▸ WHAT THE TASK REQUIRES
Could you print the full listing below, keeping each line identical?

▸ DATASET EXTRACT
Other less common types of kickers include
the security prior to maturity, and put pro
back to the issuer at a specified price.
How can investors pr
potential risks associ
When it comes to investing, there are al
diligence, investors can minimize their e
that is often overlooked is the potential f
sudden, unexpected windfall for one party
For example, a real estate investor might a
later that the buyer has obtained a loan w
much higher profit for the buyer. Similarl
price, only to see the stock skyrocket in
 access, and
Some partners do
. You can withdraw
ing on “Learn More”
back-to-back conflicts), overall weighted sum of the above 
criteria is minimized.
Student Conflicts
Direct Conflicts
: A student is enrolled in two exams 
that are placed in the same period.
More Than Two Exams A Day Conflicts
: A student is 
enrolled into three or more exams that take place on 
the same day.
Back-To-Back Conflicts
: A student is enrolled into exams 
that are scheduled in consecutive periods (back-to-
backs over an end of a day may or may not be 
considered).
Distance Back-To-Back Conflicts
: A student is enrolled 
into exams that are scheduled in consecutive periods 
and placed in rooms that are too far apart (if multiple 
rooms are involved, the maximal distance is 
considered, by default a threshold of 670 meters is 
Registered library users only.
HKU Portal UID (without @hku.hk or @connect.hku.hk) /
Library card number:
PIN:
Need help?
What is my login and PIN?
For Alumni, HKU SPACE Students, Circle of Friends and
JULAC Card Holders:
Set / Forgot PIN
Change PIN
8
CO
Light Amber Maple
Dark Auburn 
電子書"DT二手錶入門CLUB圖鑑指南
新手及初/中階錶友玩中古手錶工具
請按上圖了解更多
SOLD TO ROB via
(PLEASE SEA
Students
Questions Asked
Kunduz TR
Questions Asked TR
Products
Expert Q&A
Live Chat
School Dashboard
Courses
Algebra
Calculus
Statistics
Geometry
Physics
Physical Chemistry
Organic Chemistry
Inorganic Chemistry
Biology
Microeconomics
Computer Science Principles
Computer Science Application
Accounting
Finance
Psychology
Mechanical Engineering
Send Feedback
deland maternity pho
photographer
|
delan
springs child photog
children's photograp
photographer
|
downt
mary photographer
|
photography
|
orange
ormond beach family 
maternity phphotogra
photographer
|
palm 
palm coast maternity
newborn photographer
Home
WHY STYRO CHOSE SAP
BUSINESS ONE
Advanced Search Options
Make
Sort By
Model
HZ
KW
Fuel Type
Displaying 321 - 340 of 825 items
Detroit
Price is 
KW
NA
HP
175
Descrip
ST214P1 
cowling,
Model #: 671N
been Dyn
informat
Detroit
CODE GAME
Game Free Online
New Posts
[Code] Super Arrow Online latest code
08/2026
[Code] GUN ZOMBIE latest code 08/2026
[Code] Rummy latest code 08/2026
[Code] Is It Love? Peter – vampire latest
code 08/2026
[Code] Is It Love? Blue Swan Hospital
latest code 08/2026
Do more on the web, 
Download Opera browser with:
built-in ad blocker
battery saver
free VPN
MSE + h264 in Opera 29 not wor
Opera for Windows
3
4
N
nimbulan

▸ ANSWER AREA
Other less common types of kickers include
the security prior to maturity, and put pro
back to the issuer at a specified price.
How can investors pr
potential risks associ
When it comes to investing, there are al
diligence, investors can minimize their e
that is often overlooked is the potential f
sudden, unexpected windfall for one party
For example, a real estate investor might a
later that the buyer has obtained a loan w
much higher profit for the buyer. Similarl
price, only to see the stock skyrocket in
 access, and
Some partners do
. You can withdraw
ing on “Learn More”
back-to-back conflicts), overall weighted sum of the above 
criteria is minimized.
Student Conflicts
Direct Conflicts
: A student is enrolled in two exams 
that are placed in the same period.
More Than Two Exams A Day Conflicts
: A student is 
enrolled into three or more exams that take place on 
the same day.
Back-To-Back Conflicts
: A student is enrolled into exams 
that are scheduled in consecutive periods (back-to-
backs over an end of a day may or may not be 
considered).
Distance Back-To-Back Conflicts
: A student is enrolled 
into exams that are scheduled in consecutive periods 
and placed in rooms that are too far apart (if multiple 
rooms are involved, the maximal distance is 
considered, by default a threshold of 670 meters is 
Registered library users only.
HKU Portal UID (without @hku.hk or @connect.hku.hk) /
Library card number:
PIN:
Need help?
What is my login and PIN?
For Alumni, HKU SPACE Students, Circle of Friends and
JULAC Card Holders:
Set / Forgot PIN
Change PIN
8
CO
Light Amber Maple
Dark Auburn 
電子書"DT二手錶入門CLUB圖鑑指南
新手及初/中階錶友玩中古手錶工具
請按上圖了解更多
SOLD TO ROB via
(PLEASE SEA
Students
Questions Asked
Kunduz TR
Questions Asked TR
Products
Expert Q&A
Live Chat
School Dashboard
Courses
Algebra
Calculus
Statistics
Geometry
Physics
Physical Chemistry
Organic Chemistry
Inorganic Chemistry
Biology
Microeconomics
Computer Science Principles
Computer Science Application
Accounting
Finance
Psychology
Mechanical Engineering
Send Feedback
deland maternity pho
photographer
|
delan
springs child photog
children's photograp
photographer
|
downt
mary photographer
|
photography
|
orange
ormond beach family 
maternity phphotogra
photographer
|
palm 
palm coast maternity
newborn photographer
Home
WHY STYRO CHOSE SAP
BUSINESS ONE
Advanced Search Options
Make
Sort By
Model
HZ
KW
Fuel Type
Displaying 321 - 340 of 825 items
Detroit
Price is 
KW
NA
HP
175
Descrip
ST214P1 
cowling,
Model #: 671N
been Dyn
informat
Detroit
CODE GAME
Game Free Online
New Posts
[Code] Super Arrow Online latest code
08/2026
[Code] GUN ZOMBIE latest code 08/2026
[Code] Rummy latest code 08/2026
[Code] Is It Love? Peter – vampire latest
code 08/2026
[Code] Is It Love? Blue Swan Hospital
latest code 08/2026
Do more on the web, 
Download Opera browser with:
built-in ad blocker
battery saver
free VPN
MSE + h264 in Opera 29 not wor
Opera for Windows
3
4
N
nimbulan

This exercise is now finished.